Exercise objective:
If an entry below contains an image, drop the image and retype the rest exactly.

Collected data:

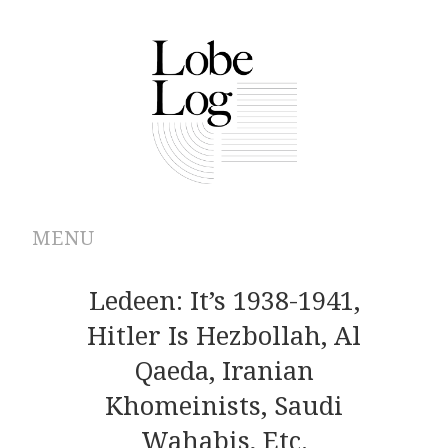
MENU
ABOUT
Ledeen: It’s 1938-1941,
Hitler Is Hezbollah, Al
ARCHIVES
Qaeda, Iranian
AUTHORS
Khomeinists, Saudi
Wahabis, Etc.
CONTRIBUTIONS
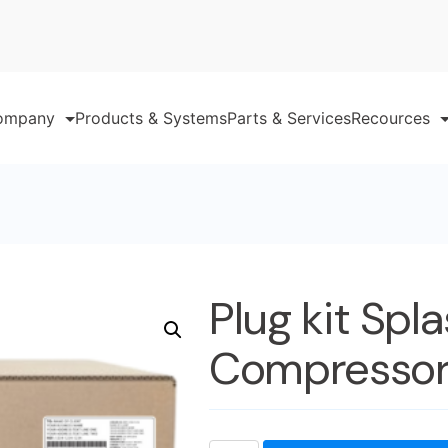
ompany
Products & Systems
Parts & Services
Recources
Plug kit Spl
Compressor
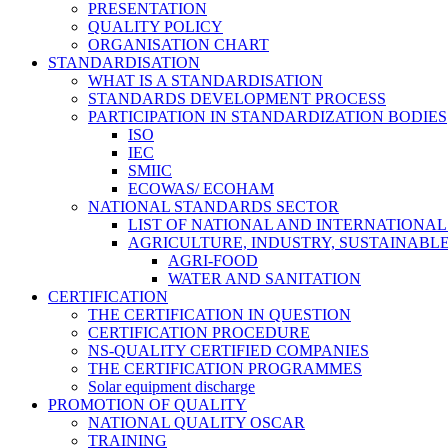
PRESENTATION
QUALITY POLICY
ORGANISATION CHART
STANDARDISATION
WHAT IS A STANDARDISATION
STANDARDS DEVELOPMENT PROCESS
PARTICIPATION IN STANDARDIZATION BODIES
ISO
IEC
SMIIC
ECOWAS/ ECOHAM
NATIONAL STANDARDS SECTOR
LIST OF NATIONAL AND INTERNATIONA
AGRICULTURE, INDUSTRY, SUSTAINAB
AGRI-FOOD
WATER AND SANITATION
CERTIFICATION
THE CERTIFICATION IN QUESTION
CERTIFICATION PROCEDURE
NS-QUALITY CERTIFIED COMPANIES
THE CERTIFICATION PROGRAMMES
Solar equipment discharge
PROMOTION OF QUALITY
NATIONAL QUALITY OSCAR
TRAINING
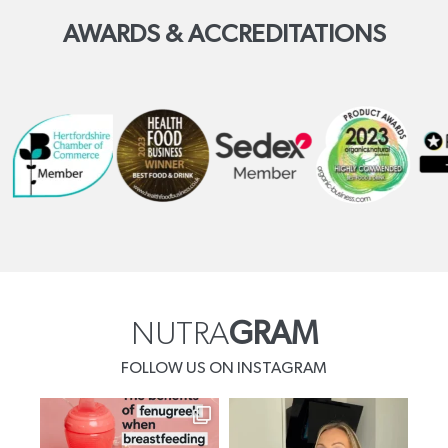
AWARDS & ACCREDITATIONS
NUTRA
GRAM
FOLLOW US ON INSTAGRAM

Final answer:
MENU
ABOUT
Ledeen: It’s 1938-1941,
Hitler Is Hezbollah, Al
ARCHIVES
Qaeda, Iranian
AUTHORS
Khomeinists, Saudi
Wahabis, Etc.
CONTRIBUTIONS
ompany
Products & Systems
Parts & Services
Recources
Plug kit Spl
Compressor
PRESENTATION
QUALITY POLICY
ORGANISATION CHART
STANDARDISATION
WHAT IS A STANDARDISATION
STANDARDS DEVELOPMENT PROCESS
PARTICIPATION IN STANDARDIZATION BODIES
ISO
IEC
SMIIC
ECOWAS/ ECOHAM
NATIONAL STANDARDS SECTOR
LIST OF NATIONAL AND INTERNATIONA
AGRICULTURE, INDUSTRY, SUSTAINAB
AGRI-FOOD
WATER AND SANITATION
CERTIFICATION
THE CERTIFICATION IN QUESTION
CERTIFICATION PROCEDURE
NS-QUALITY CERTIFIED COMPANIES
THE CERTIFICATION PROGRAMMES
Solar equipment discharge
PROMOTION OF QUALITY
NATIONAL QUALITY OSCAR
TRAINING
AWARDS & ACCREDITATIONS
NUTRA
GRAM
FOLLOW US ON INSTAGRAM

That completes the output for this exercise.